Adult wild zebrafish (Danio rerio; aZF) of both sexes (short-fin phenotype), aged 60 – 90 days, of similar size (3.5 ± 0.5 cm) and weight (0.3 ± 0.2 g) were obtained from Agroquímica: Comércio de Produtos Veterinários LTDA, a supplier located in Fortaleza (Ceará, Brazil). Groups of 50 fish were acclimated for 24 h in a 10 L glass tank (30 × 15 × 20 cm) containing dechlorinated tap water (ProtecPlus) and an air pump with a submerged filter at 25 °C and pH 7.0, under a near-normal circadian rhythm (14 : 10 h of light/dark cycle). The fish were fed ad libitum 24 h prior to the experiments. All experimental procedures were approved by the Ethics Committee on Animal Research of Ceará State University (CEUA-UECE; #7 210 149/2016).

General protocol

On the day of the experiment, aZF were randomly selected, then transferred to a wet sponge for treatment with the study drugs or controls, orally (p. o.), intraperitoneally (i. p.), or intramuscularly (i. m.), after which they were placed in individual beakers (250 mL) containing 150 mL of water from the fish tank and allowed to recover. For the oral treatments, a 20 µL variable pipette was used. An insulin syringe (0.5 mL; UltraFine BD) with a 30-gauge needle was used to inject the lips or for the intraperitoneal treatment [12].

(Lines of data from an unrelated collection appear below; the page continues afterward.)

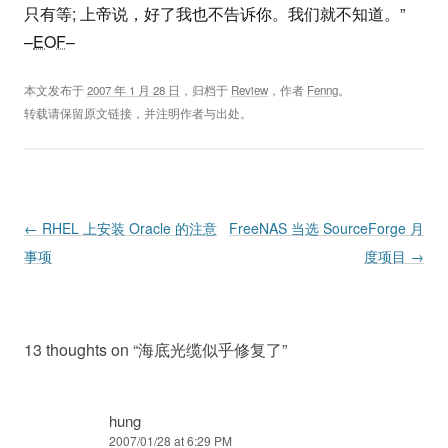
只有等; 上帝说，好了我也不告诉你。我们就不知道。”
–
EOF
–
本文发布于
2007 年 1 月 28 日
，归档于
Review
，作者
Fenng
。
转载请保留原文链接，并注明作者与出处。
Post navigation
←
RHEL 上安装 Oracle 的注意
FreeNAS 当选 SourceForge 月
事项
度项目
→
13 thoughts on “
海底光缆似乎修复了
”
hung
2007/01/28 at 6:29 PM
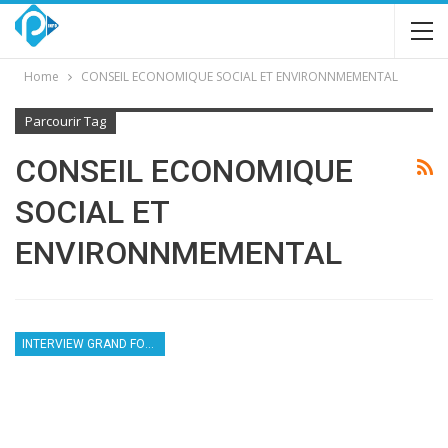
Home
CONSEIL ECONOMIQUE SOCIAL ET ENVIRONNMEMENTAL
Parcourir Tag
CONSEIL ECONOMIQUE
SOCIAL ET
ENVIRONNMEMENTAL
INTERVIEW GRAND FORMAT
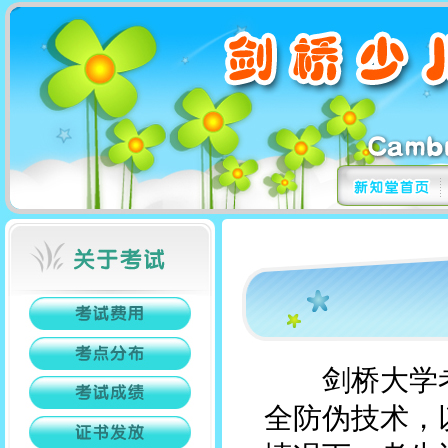
剑桥大学考
全防伪技术，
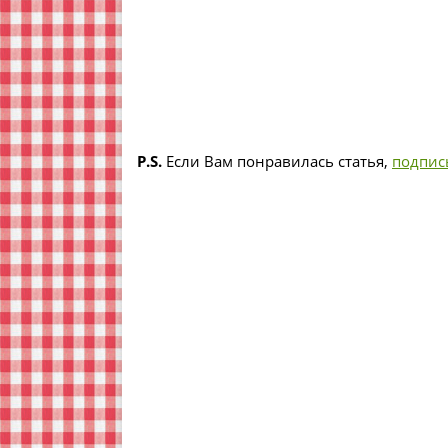
P.S.
Если Вам понравилась статья,
подпис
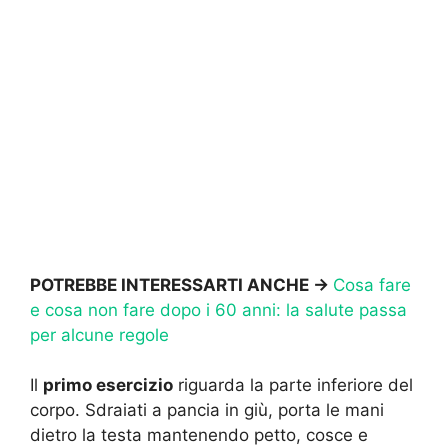
POTREBBE INTERESSARTI ANCHE ->
Cosa fare
e cosa non fare dopo i 60 anni: la salute passa
per alcune regole
Il
primo esercizio
riguarda la parte inferiore del
corpo. Sdraiati a pancia in giù, porta le mani
dietro la testa mantenendo petto, cosce e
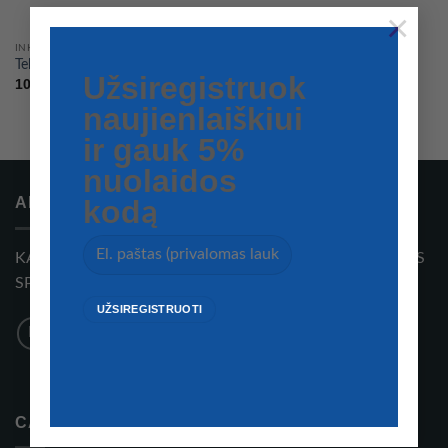
×
INKARAVIMAS IR ŠVARTAVIMAS
Teleskopinis mini irklas
Užsiregistruok
10,00
€
naujienlaiškiui
ir gauk 5%
nuolaidos
kodą
APIE MUS
KATERIŲ, KATERIŲ ĮRANGOS, AKSESUARŲ IR VANDENS
SPORTO ĮRANGOS KOMPANIJA
CATEGORIES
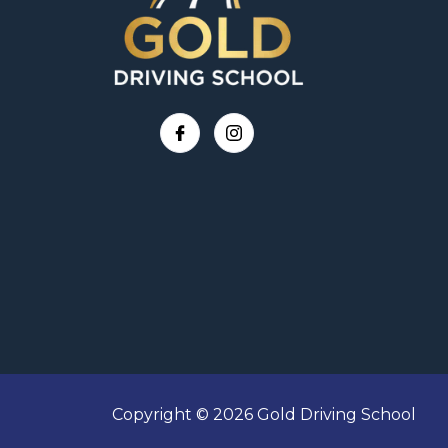
Copyright © 2026 Gold Driving School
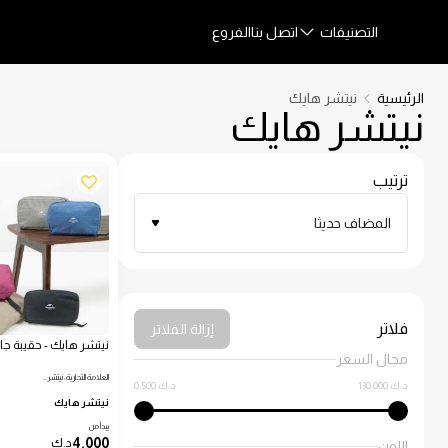
التصنيفات
اتصل بنا
الفروع
الرئيسية
نيتشر هايك
نيتشر هايك
ترتيب
المضاف حديثا
فلاتر
إزالة الفلاتر
نيتشر هايك - حقيبة جا
مجال السعر
العلامة التجارية: نيتشر…
130.000 د.ك
0.500 د.ك
نيتشر هايك
يبدأ من
4.000
د.ك
اللون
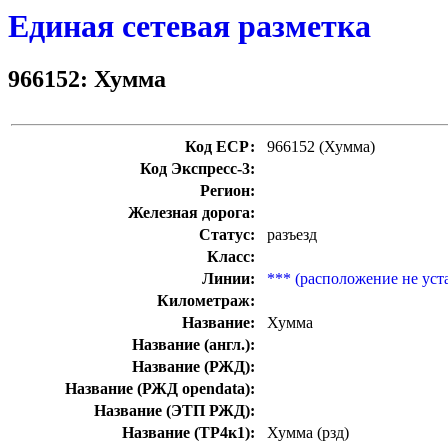
Единая сетевая разметка
966152: Хумма
Код ЕСР:
966152 (Хумма)
Код Экспресс-3:
Регион:
Железная дорога:
Статус:
разъезд
Класс:
Линии:
*** (расположение не уст
Километраж:
Название:
Хумма
Название (англ.):
Название (РЖД):
Название (РЖД opendata):
Название (ЭТП РЖД):
Название (ТР4к1):
Хумма (рзд)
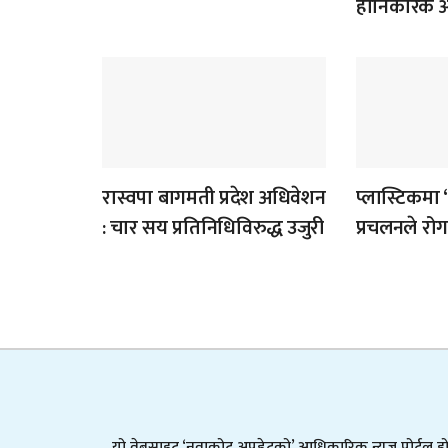
हानिकारक आँ
रास्वपा बागमती प्रदेश अधिवेशन
प्लास्टिकमा 
: चार सय प्रतिनिधिविरुद्ध उजुरी
प्रचलनले र
यो वेबसाइट ‘नुवाकोट अपडेटको’ आधिकारिक न्युज पोर्टल हो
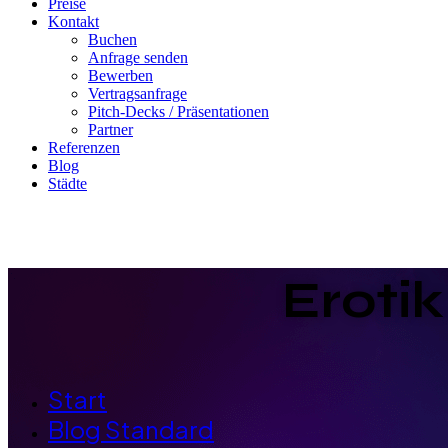
Preise
Kontakt
Buchen
Anfrage senden
Bewerben
Vertragsanfrage
Pitch-Decks / Präsentationen
Partner
Referenzen
Blog
Städte
Eroti
Start
Blog Standard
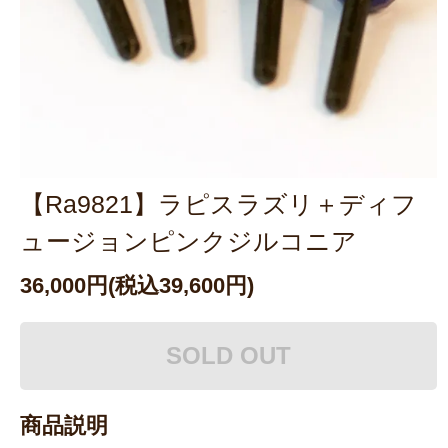
【Ra9821】ラピスラズリ＋ディフ
ュージョンピンクジルコニア
36,000円(税込39,600円)
SOLD OUT
商品説明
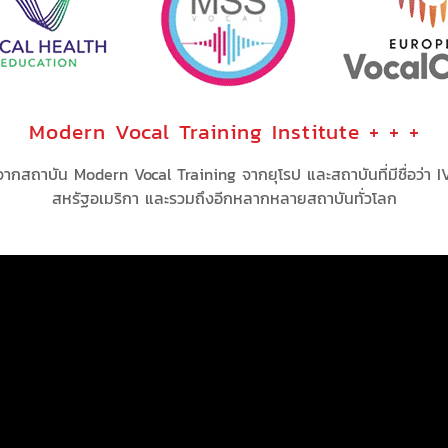
Modern Vocal Training Institute + + +
จากสถาบัน Modern Vocal Training จากยุโรป และสถาบันที่มีชื่อว่า
สหรัฐอเมริกา และรวมถึงอีกหลากหลายสถาบันทั่วโลก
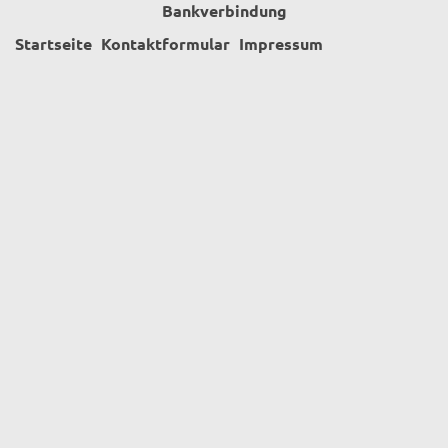
Bankverbindung
Startseite
Kontaktformular
Impressum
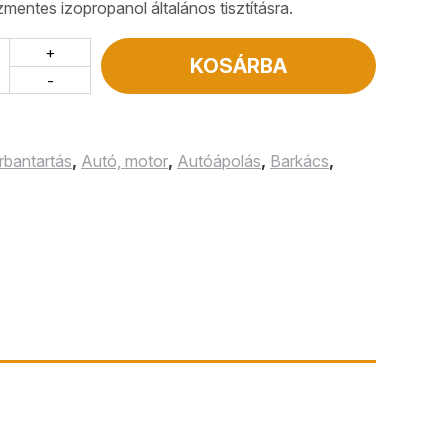
mentes izopropanol általános tisztításra.
+
KOSÁRBA
-
rbantartás
,
Autó, motor
,
Autóápolás
,
Barkács
,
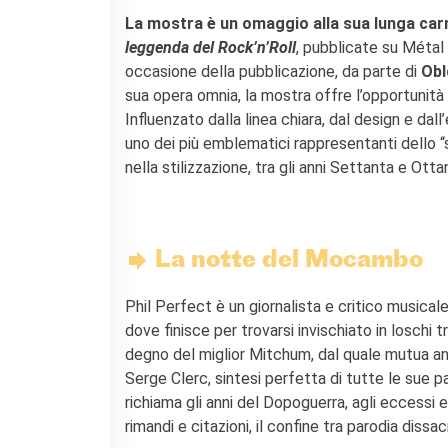
La mostra è un omaggio alla sua lunga carr
leggenda del Rock’n’Roll
, pubblicate su Métal H
occasione della pubblicazione, da parte di
Obl
sua opera omnia, la mostra offre l’opportunità d
Influenzato dalla linea chiara, dal design e da
uno dei più emblematici rappresentanti dello “
nella stilizzazione, tra gli anni Settanta e O
La notte del Mocambo
Phil Perfect è un giornalista e critico musicale
dove finisce per trovarsi invischiato in loschi 
degno del miglior Mitchum, dal quale mutua anc
Serge Clerc, sintesi perfetta di tutte le sue p
richiama gli anni del Dopoguerra, agli eccessi
rimandi e citazioni, il confine tra parodia dissa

The animals (n = 6/group) were pretreated with cis-jasmone (CJ) at 0.1 or 0.3 or 1.0 mg/mL (20 µL; p. o.) or vehicle (0.5% Tween 80 in saline; control; 20 µL; p. o.).

Evaluation of acute toxicity of cis-jasmone at the tested concentrations

The aZF were pretreated as described above and then each group was placed in separated aquariums. A group of animals without treatments (naive; n = 6) was included. Animal mortality was recorded at 48 h [38] after treatments, and the LC₅₀ value was determined through the trimmed Spearman–Karber test with confidence intervals of 95% [39].

Evaluation of the effect of cis-jasmone on the locomotor activity of adult zebrafish

The animals were submitted to an open field test [40] to assess whether CJ would promote, alone, changes in the motor coordination of fish, either by sedation and/or muscle relaxation.

The aZF were pretreated as described above. A group of animals (n = 6) was treated with diazepam (sedative control; DZP; 10 mg/mL; 20 µL; p. o.) and another without treatments (naïve) was also included. After one hour of the treatments, the animals were placed individually in Petri dishes (10 × 15 cm) containing the same water from the aquarium, divided into quadrants, and locomotor activity was analyzed by counting the number of crossing lines during 0 – 5 min.

Evaluation of cis-jasmone anticonvulsant activity

The aZF were pretreated as described above. A group of animals (n = 6) was treated with diazepam (positive control; DZP; 10 mg/mL; 20 µL; p. o.). After 1 h of the treatments, the animals were exposed individually in a 250 mL beaker containing 3.0 mM pentylenetetrazole (PTZ) [41] for analysis of the behavior similar to the seizure, which was classified according to each stage [42]: stage I – dramatically increased swimming activity; stage II – swirling swimming behavior; and stage III – clonus-like seizures, followed by loss of posture when the animal falls to one side and remains immobile for 1 – 3 s. The animals remained immersed in the solution containing PTZ until they reached stage III. Latencies for the first episode of seizure activity in stages I, II, and III were recorded in seconds.

In another set of experiments, the aZF were pretreated (20 µL; p. o.) with CJ (0.1 mg/mL) or vehicle (control) or flumazenil (0.1 mg/mL; i. p.) or diazepam (DZP; 10 mg/mL; 20 µL; p. o.). Other groups of animals (n = 6) received flumazenil 15 min before CJ or DZP. The experiment was carried out as described above 1 h after the last treatment.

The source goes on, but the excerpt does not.